Often others don't behave in the same way we would or even the way we would expect. My suggestion is in the spirit of trying to offer a little help to your fellow teammates with a few extra clicks, in what seems like a very low effort compromise.
I suppose it depends on your team dynamics, size, structure, etc. I work with a small, tight knit team and if I already knew someone was going to act a little neurotic with regards to a low priority weekend email, I would do the extra few clicks to make their life slightly better. In a large corporate setting maybe I would be less sympathetic, who knows.
Large corporate setting for sure and yes I ended up doing scheduled emails specifically for this person. But im not sure the original cause of why they couldn’t stop checking. I couldn’t control everyone’s emails in the whole group either.
In Australia the email thing being discussed is largely a sideshow to the law that was recently passed.
The behaviour of concern relates to the kind of bosses | managers that make a point of contacting employees out of hours and pressuring them to attend the office | answer questions at length, etc.

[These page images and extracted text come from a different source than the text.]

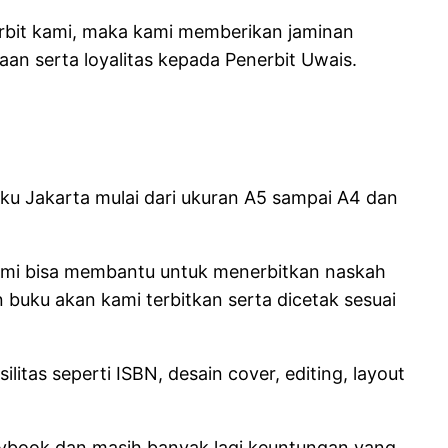
erbit kami, maka kami memberikan jaminan
aan serta loyalitas kepada Penerbit Uwais.
Buku Jakarta mulai dari ukuran A5 sampai A4 dan
 kami bisa membantu untuk menerbitkan naskah
n buku akan kami terbitkan serta dicetak sesuai
tas seperti ISBN, desain cover, editing, layout
laybook dan masih banyak lagi keuntungan yang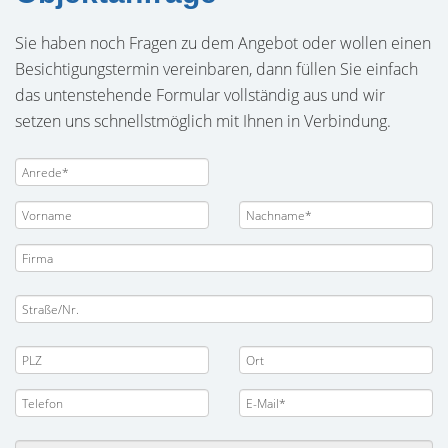
Sie haben noch Fragen zu dem Angebot oder wollen einen
Besichtigungstermin vereinbaren, dann füllen Sie einfach
das untenstehende Formular vollständig aus und wir
setzen uns schnellstmöglich mit Ihnen in Verbindung.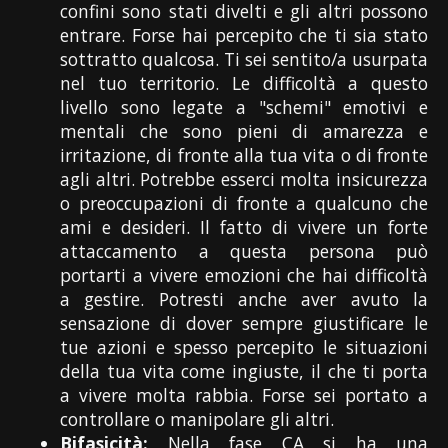
confini sono stati divelti e gli altri possono
entrare. Forse hai percepito che ti sia stato
sottratto qualcosa. Ti sei sentito/a usurpata
nel tuo territorio. Le difficoltà a questo
livello sono legate a "schemi" emotivi e
mentali che sono pieni di amarezza e
irritazione, di fronte alla tua vita o di fronte
agli altri. Potrebbe esserci molta insicurezza
o preoccupazioni di fronte a qualcuno che
ami e desideri. Il fatto di vivere un forte
attaccamento a questa persona può
portarti a vivere emozioni che hai difficoltà
a gestire. Potresti anche aver avuto la
sensazione di dover sempre giustificare le
tue azioni e spesso percepito le situazioni
della tua vita come ingiuste, il che ti porta
a vivere molta rabbia. Forse sei portato a
controllare o manipolare gli altri.
Bifasicità:
Nella fase CA si ha una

It's the direct phone calls and obsessive DM's @ 2 minute intervals that being targetted - most people handle auto generated work related emails well enough, they learn to disable notifications and have muscle memory for "Dismiss".
I'm suggesting when you have that random thought, you write it the fuck down -- even if you have to add a reminder to call or email someone at an appropriate time. I'm kind of shocked that this is some new development to people.
Yes, there is a need to be condescending. Outsourcing your personal notepad by emailing people off-hours is silly, rude, and abusive. That kind of behavior warrants direct confrontation and aggressive ridicule.